For the first time, researchers have successfully grown functional vocal cord tissue in the laboratory, a breakthrough that can help restore the voice of people whose vocal cords have been injured or damaged.
An estimated 20 million Americans suffer from voice problems, many of which involve damage to the vocal cords. Through bioengineering, researchers from the University of Wisconsin-Madison were able to construct vocal cord tissue that can transmit sound when transplanted into a voice box.
"Voice is a pretty amazing thing, yet we don't give it much thought until something goes wrong," lead study author Nathan Welham, speech-language pathologist, said in a press release. "Our vocal cords are made up of special tissue that has to be flexible enough to vibrate, yet strong enough to bang together hundreds of times per second. It's an exquisite system and a hard thing to replicate."
Working with experts from other disciplines, Welham took vocal cord tissue from a cadaver and from four patients and began growing cells from the mucosa. They applied the cells to a 3-D collagen scaffold, where the cells formed a tissue that "felt like vocal cord tissue." It had a basement membrane that blocks irritants along the airway and produced many proteins similar to that of a natural vocal cord.
To test the lab-grown tissue, the researchers transplanted it to one side of dogs' larynges, which were attached to artificial windpipes.

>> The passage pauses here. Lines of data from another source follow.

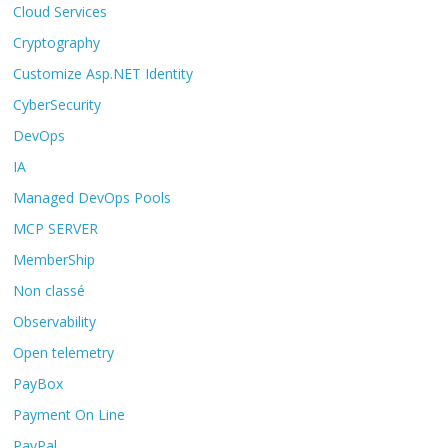
Cloud Services
Cryptography
Customize Asp.NET Identity
CyberSecurity
DevOps
IA
Managed DevOps Pools
MCP SERVER
MemberShip
Non classé
Observability
Open telemetry
PayBox
Payment On Line
PayPal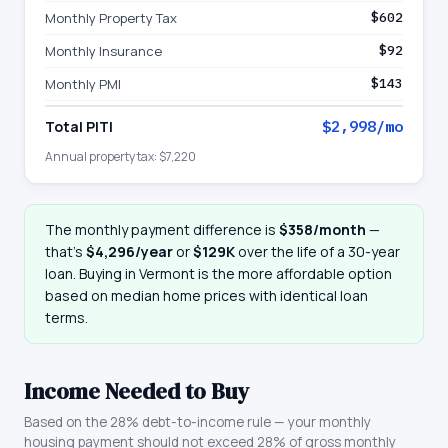
Monthly Property Tax
$602
Monthly Insurance
$92
Monthly PMI
$143
Total PITI
$2,998
/mo
Annual property tax:
$7,220
The monthly payment difference is
$358
/month
—
that
’
s
$4,296
/year
or
$129K
over the life of a 30-year
loan. Buying in
Vermont
is the more affordable option
based on median home prices with identical loan
terms.
Income Needed to Buy
Based on the 28% debt-to-income rule — your monthly
housing payment should not exceed 28% of gross monthly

When air was blown through them, the mucosa produced sound similar to that produced by the mucosa on the other side and vibrated in a like manner.
The researchers also transplanted the tissue in living mice and found that the mice's immune system did not reject it. Welham said the lab-grown vocal cord tissue, like cornea tissue, could be "immunoprivileged," meaning it does not cause the host's immune system to react.
Although more testings are needed before clinical application can be done, Welham called their study a "robust benchmark" in the development of vocal cord tissue replacement.
The study was published in the online Nov. 18 issue of the journal Science Translational Medicine.